[Stored items from a collection]
>>>

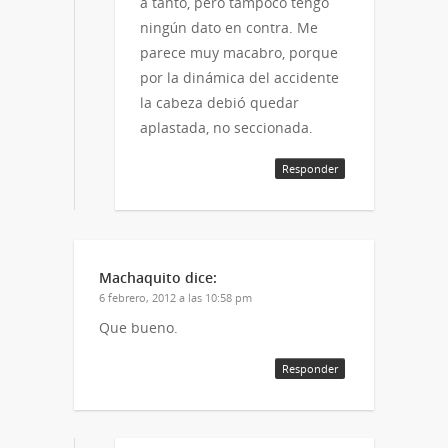
a tanto, pero tampoco tengo
ningún dato en contra. Me
parece muy macabro, porque
por la dinámica del accidente
la cabeza debió quedar
aplastada, no seccionada.
Responder
Machaquito
dice:
6 febrero, 2012 a las 10:58 pm
Que bueno.
Responder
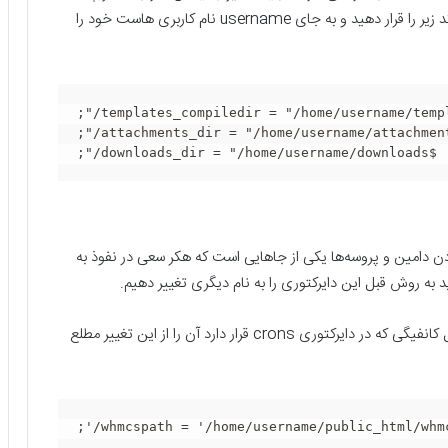
معرفی کنید. بدین منظور باید درون فایل کانفیگ سه خط کد زیر را قرار دهید و به جای username نام کاربری هاست خود را
;"/templates_compiledir = "/home/username/templ
;"/attachments_dir = "/home/username/attachment
;"/downloads_dir = "/home/username/downloads$
 دامین و پروسه‌ها یکی از جاهایی است که هکر سعی در نفوذ به
به روش قبل این دایرکتوری را به نام دیگری تغییر دهیم.
بعد از تغییر نام دایرکتوری با اضافه کردن خط زیر درون فایل کانفیگی که در دایرکتوری crons قرار دارد آن را از این تغییر مطلع
;'/whmcspath = '/home/username/public_html/whm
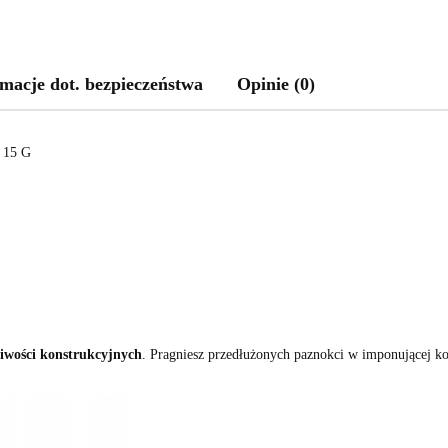
macje dot. bezpieczeństwa
Opinie (0)
15 G
liwości konstrukcyjnych
. Pragniesz przedłużonych paznokci w imponującej ko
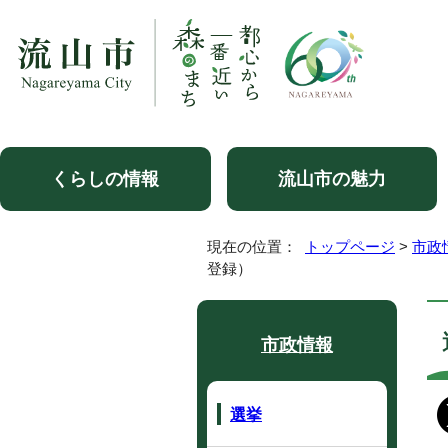
くらしの情報
流山市の魅力
現在の位置：
トップページ
>
市政
登録）
市政情報
選挙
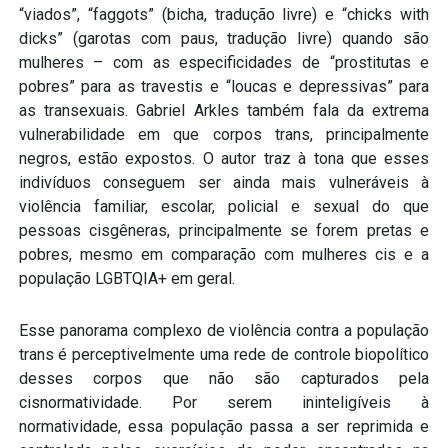
“viados”, “faggots” (bicha, tradução livre) e “chicks with
dicks” (garotas com paus, tradução livre) quando são
mulheres – com as especificidades de “prostitutas e
pobres” para as travestis e “loucas e depressivas” para
as transexuais. Gabriel Arkles também fala da extrema
vulnerabilidade em que corpos trans, principalmente
negros, estão expostos. O autor traz à tona que esses
indivíduos conseguem ser ainda mais vulneráveis à
violência familiar, escolar, policial e sexual do que
pessoas cisgêneras, principalmente se forem pretas e
pobres, mesmo em comparação com mulheres cis e a
população LGBTQIA+ em geral.
Esse panorama complexo de violência contra a população
trans é perceptivelmente uma rede de controle biopolítico
desses corpos que não são capturados pela
cisnormatividade. Por serem ininteligíveis à
normatividade, essa população passa a ser reprimida e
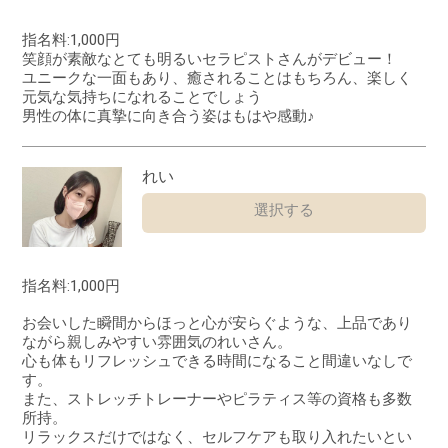
指名料:1,000円
笑顔が素敵なとても明るいセラピストさんがデビュー！
ユニークな一面もあり、癒されることはもちろん、楽しく
元気な気持ちになれることでしょう
男性の体に真摯に向き合う姿はもはや感動♪
れい
選択する
指名料:1,000円
お会いした瞬間からほっと心が安らぐような、上品であり
ながら親しみやすい雰囲気のれいさん。
心も体もリフレッシュできる時間になること間違いなしで
す。
また、ストレッチトレーナーやピラティス等の資格も多数
所持。
リラックスだけではなく、セルフケアも取り入れたいとい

<<<

Please retype all the entries word for word, omitting the pictures.

a tanto, pero tampoco tengo
ningún dato en contra. Me
parece muy macabro, porque
por la dinámica del accidente
la cabeza debió quedar
aplastada, no seccionada.
Responder
Machaquito
dice:
6 febrero, 2012 a las 10:58 pm
Que bueno.
Responder
معرفی کنید. بدین منظور باید درون فایل کانفیگ سه خط کد زیر را قرار دهید و به جای username نام کاربری هاست خود را
;"/templates_compiledir = "/home/username/templ
;"/attachments_dir = "/home/username/attachment
;"/downloads_dir = "/home/username/downloads$
 دامین و پروسه‌ها یکی از جاهایی است که هکر سعی در نفوذ به
به روش قبل این دایرکتوری را به نام دیگری تغییر دهیم.
بعد از تغییر نام دایرکتوری با اضافه کردن خط زیر درون فایل کانفیگی که در دایرکتوری crons قرار دارد آن را از این تغییر مطلع
;'/whmcspath = '/home/username/public_html/whm
macje dot. bezpieczeństwa
Opinie (0)
15 G
liwości konstrukcyjnych
. Pragniesz przedłużonych paznokci w imponującej ko
くらしの情報
流山市の魅力
現在の位置：
トップページ
>
市政
登録）
市政情報
選挙
“viados”, “faggots” (bicha, tradução livre) e “chicks with
dicks” (garotas com paus, tradução livre) quando são
mulheres – com as especificidades de “prostitutas e
pobres” para as travestis e “loucas e depressivas” para
as transexuais. Gabriel Arkles também fala da extrema
vulnerabilidade em que corpos trans, principalmente
negros, estão expostos. O autor traz à tona que esses
indivíduos conseguem ser ainda mais vulneráveis à
violência familiar, escolar, policial e sexual do que
pessoas cisgêneras, principalmente se forem pretas e
pobres, mesmo em comparação com mulheres cis e a
população LGBTQIA+ em geral.
Esse panorama complexo de violência contra a população
trans é perceptivelmente uma rede de controle biopolítico
desses corpos que não são capturados pela
cisnormatividade. Por serem ininteligíveis à
normatividade, essa população passa a ser reprimida e
指名料:1,000円
笑顔が素敵なとても明るいセラピストさんがデビュー！
ユニークな一面もあり、癒されることはもちろん、楽しく
元気な気持ちになれることでしょう
男性の体に真摯に向き合う姿はもはや感動♪
れい
選択する
指名料:1,000円
お会いした瞬間からほっと心が安らぐような、上品であり
ながら親しみやすい雰囲気のれいさん。
心も体もリフレッシュできる時間になること間違いなしで
す。
また、ストレッチトレーナーやピラティス等の資格も多数
所持。
リラックスだけではなく、セルフケアも取り入れたいとい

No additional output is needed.